Now back to the Giants and the A’s. Let’s first look at the Giants:
- The Giants passed on signing Adam Dunn or any prominent offensive free agent in the offseason and thus avoided making a large investment, but made small moves, and a small investment, by signing average shortstop Edgar Renteria and veteran pitchers Randy Johnson, Jeremy Affeldt, and Bob Howry. However, now two days before the trading deadline, and currently tied for the wild card lead, they’ve made two trades, trading for Ryan Garko, a slight upgrade to their existing 1st base solution and for Freddy Sanchez, a former league batting champion and All-star, and they may not be done yet. What I believe they’ve done is follow an Option to Defer. I honestly don’t think that GM Brian Sabean thought they had a team that would compete in 2009 even with a player like Adam Dunn, so they decided to forego the large investment in the offseason but made a small investment in Johnson, Affeldt, and Howry that they hoped would give them a chance to compete, and then if market information at the mid-season point in 2009 suggested they were in a pennant race, they could make a trade and risk losing solid prospects (pitcher Tim Alderson) and make a more expensive investment in a player like Adam Dunn or a Freddy Sanchez (who desires a $20M contract over the next 3 years).
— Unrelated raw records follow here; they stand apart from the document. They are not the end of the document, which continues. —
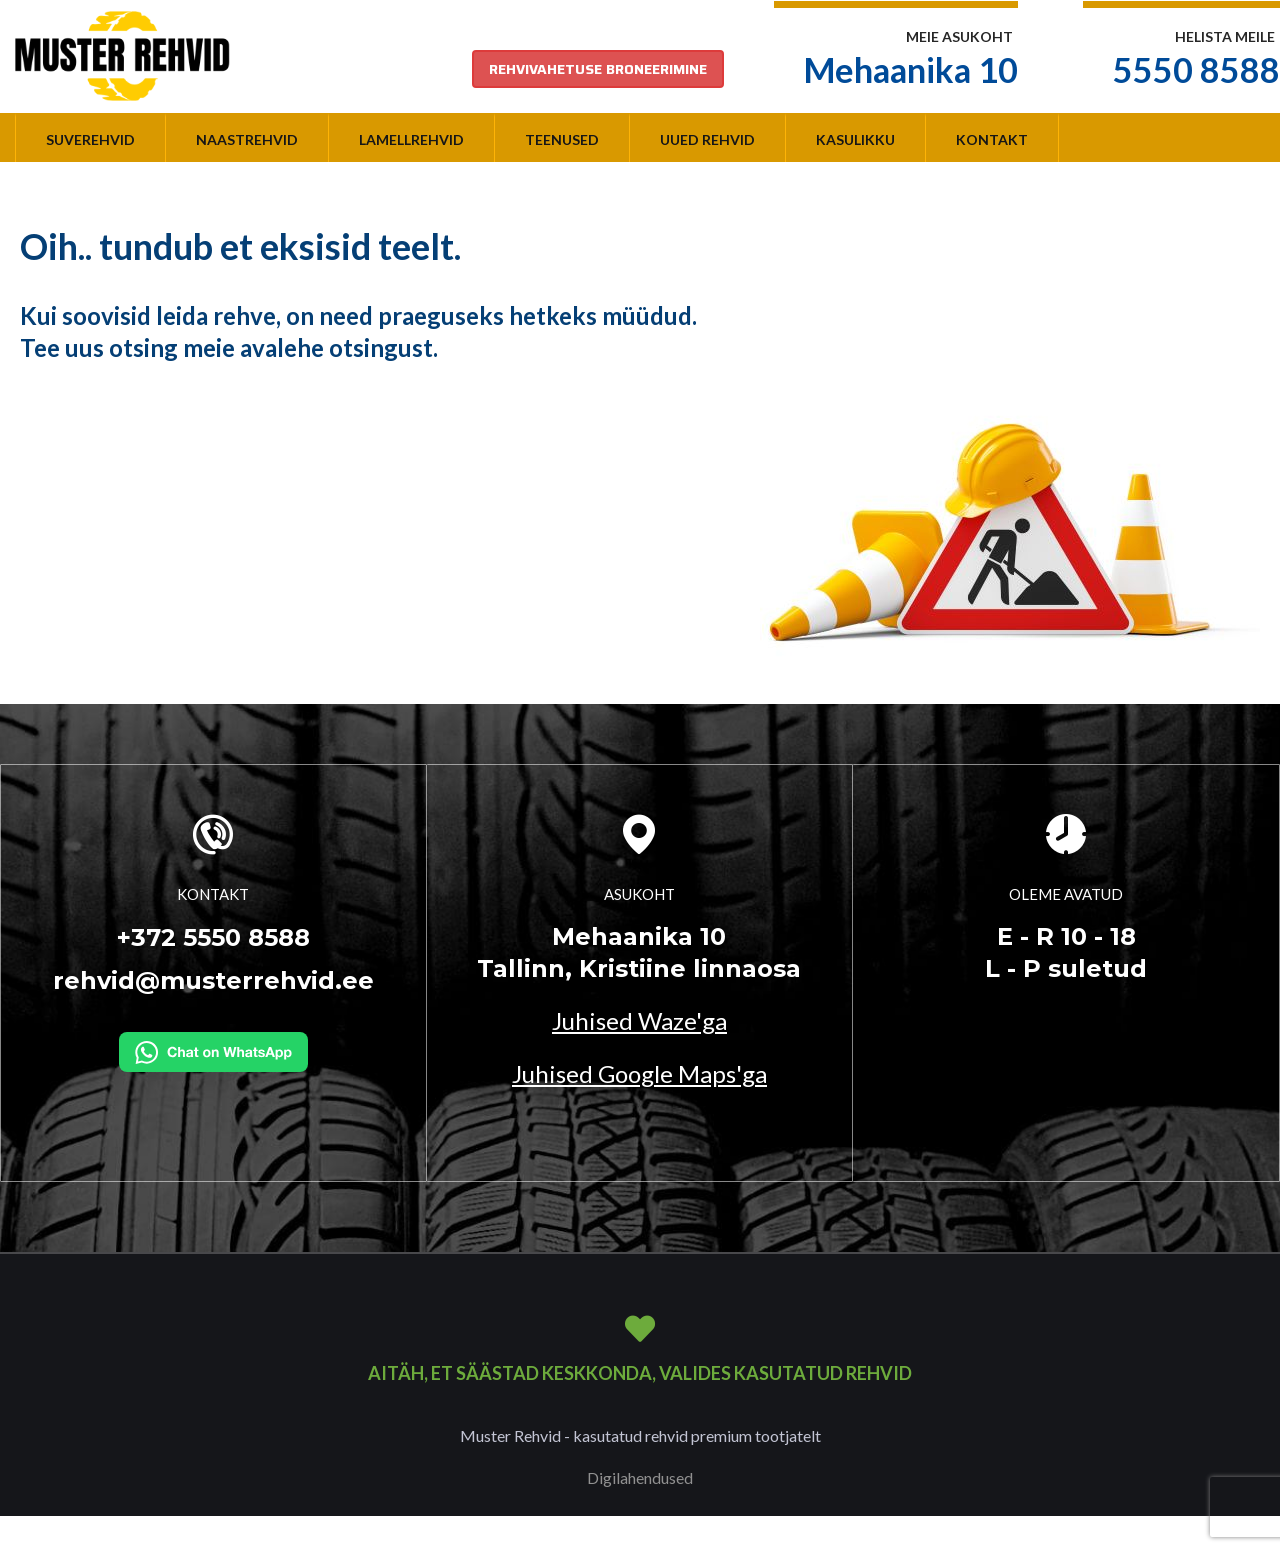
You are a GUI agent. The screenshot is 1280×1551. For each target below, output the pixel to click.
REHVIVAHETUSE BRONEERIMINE (598, 69)
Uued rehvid (707, 139)
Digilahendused (640, 1477)
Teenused (562, 139)
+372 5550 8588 (213, 937)
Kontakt (992, 139)
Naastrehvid (247, 139)
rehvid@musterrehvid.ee (213, 980)
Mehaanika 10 (911, 69)
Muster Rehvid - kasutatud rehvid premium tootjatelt (640, 1435)
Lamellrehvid (411, 139)
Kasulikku (855, 139)
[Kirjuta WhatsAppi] (213, 1050)
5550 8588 (1196, 69)
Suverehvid (90, 139)
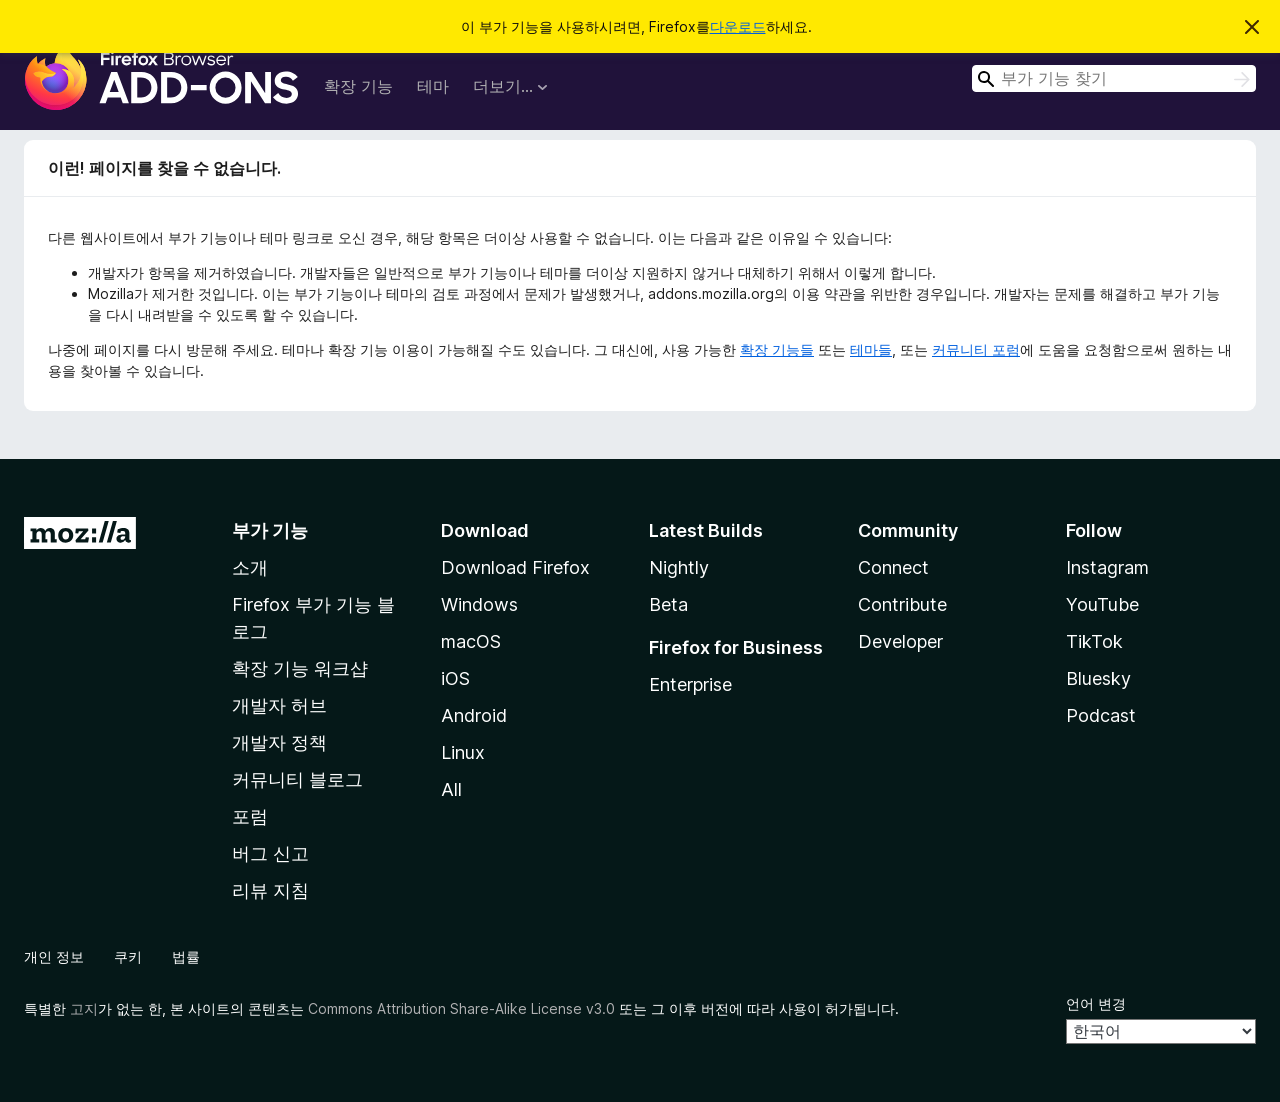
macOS (471, 641)
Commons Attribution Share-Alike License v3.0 (461, 1008)
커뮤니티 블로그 (297, 779)
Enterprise (690, 684)
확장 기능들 (777, 349)
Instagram (1107, 567)
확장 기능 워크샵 (300, 668)
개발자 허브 (279, 705)
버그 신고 (270, 853)
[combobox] (1114, 78)
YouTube (1102, 604)
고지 (84, 1008)
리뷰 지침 (270, 890)
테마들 (871, 349)
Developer (900, 641)
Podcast (1101, 715)
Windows (479, 604)
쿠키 (128, 956)
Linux (463, 752)
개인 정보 (54, 956)
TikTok (1094, 641)
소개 (250, 567)
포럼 (250, 816)
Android (474, 715)
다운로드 (738, 26)
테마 (433, 86)
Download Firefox (515, 567)
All (451, 789)
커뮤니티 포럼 (976, 349)
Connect (893, 567)
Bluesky (1098, 678)
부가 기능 (270, 530)
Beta (668, 604)
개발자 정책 (279, 742)
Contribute (902, 604)
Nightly (679, 567)
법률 (186, 956)
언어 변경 (1096, 1003)
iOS (455, 678)
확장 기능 (358, 86)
Low and behold, the Giants are in the Wild Card race, thus the market information became more clear and they could invest more (Sanchez’s salary demands and losing prospect Alderson) which would pay off in the form of greater ticket sales and enterprise value if the Giants made the playoffs which they hope the arrival of Sanchez ensures.
Now on to the A’s:
- The A’s traded 3 players for Matt Holliday in the off-season only to trade Holliday near the trading deadline for three additional players. Beane’s strategy seems to me to be an Option to Alter. Beane traded for Holliday and thus made the investment (investment was primarily through losing the three players: Huston Street, Carlos Gonzalez, and Greg Smith) to scale his operations from the beginning of the season by improving a weak offense. If the team’s record (market information) didn’t suggest a chance at the playoffs, he could then use that information at the trade deadline and contract his future investment level by trading Holliday for other young prospects. And with Beane’s confidence in getting the best prospects, he felt he could get three better prospects than the three he gave up. Time will ultimately tell, but he acquired Brett Wallace, Clayton Mortenson, and Shane Peterson from the St. Louis Cardinals, with Wallace considered the gem of the trio. Many analysts such as Ken Rosenthal are already claiming that this trio are better prospects than the original three Beane traded to get Holliday. (Note: Beane’s halo is starting to diminish given the A’s struggles the last couple of years as evidenced by this critical article).
In my professional career in corporate finance, I’ve used Real Options theory primarily in evaluating capacity and resource investment decisions, but to me, it definitely helps provide a framework for some of the investment decisions and timing of those investments that baseball GM’s are making.